Freitag, 20. Juli 2018

Schock für O'Leary - und für Ryanair-Passagiere Deutsche Ryanair-Piloten streiken noch vor Weihnachten

Ryanair-Pilotin: Die deutschen Piloten sind zu Warnstreiks ab 22. Dezember aufgerufen. Passagiere, die mit Ryanair zu Weihnachten nach Hause fliegen wollen, haben das Nachsehen

Eigentlich schienen europaweite Pilotenstreiks bei der irischen Ryanair schon vom Tisch zu sein. Doch die erste Sondierung mit der deutschen Gewerkschaft brachten nur neuen Ärger: Nun haben die Piloten Warnstreiks noch vor Weihnachten angekündigt.

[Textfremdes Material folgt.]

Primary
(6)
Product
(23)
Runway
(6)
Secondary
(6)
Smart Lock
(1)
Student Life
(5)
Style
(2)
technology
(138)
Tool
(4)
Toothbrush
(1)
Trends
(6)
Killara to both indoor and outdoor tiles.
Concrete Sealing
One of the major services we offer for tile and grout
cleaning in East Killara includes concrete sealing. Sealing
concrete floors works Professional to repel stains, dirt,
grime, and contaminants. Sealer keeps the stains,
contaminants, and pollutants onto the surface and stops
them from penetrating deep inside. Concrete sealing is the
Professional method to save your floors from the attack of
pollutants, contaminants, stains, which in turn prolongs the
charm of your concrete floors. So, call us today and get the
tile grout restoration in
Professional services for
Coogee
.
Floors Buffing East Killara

Unmittelbar vor dem Weihnachtsfest müssen sich zumindest die deutschen Kunden der irischen Fluggesellschaft Ryanair Börsen-Chart zeigen doch noch auf Streiks der Piloten einrichten. Zu dem vierstündigen Arbeitskampf von 5.00 Uhr bis 9.00 Uhr an diesem Freitag (22. Dezember) hat die Gewerkschaft Vereinigung Cockpit (VC) alle festangestellten Piloten der deutschen Basen aufgerufen.

Es wäre der erste Streik in der Geschichte der 1985 gegründeten Fluggesellschaft. Die Zahl der betroffenen Flüge war zunächst unklar.

Zuvor waren nach Darstellung der VC erste Sondierungsgespräche mit dem Unternehmen in Dublin gar nicht erst zustande gekommen. Ryanair habe am Mittwoch zwei der fünf anwesenden VC-Tarifkommissionsmitglieder abgelehnt und damit die gewerkschaftliche Autonomie missachtet. "Ryanair spielt weiter auf Zeit und verhindert so den Einstieg in Tarifverhandlungen", sagte der VC-Verhandlungsführer Ingolf Schumacher.

"Ryanair verhindert den Einstieg in Tarifverhandlungen"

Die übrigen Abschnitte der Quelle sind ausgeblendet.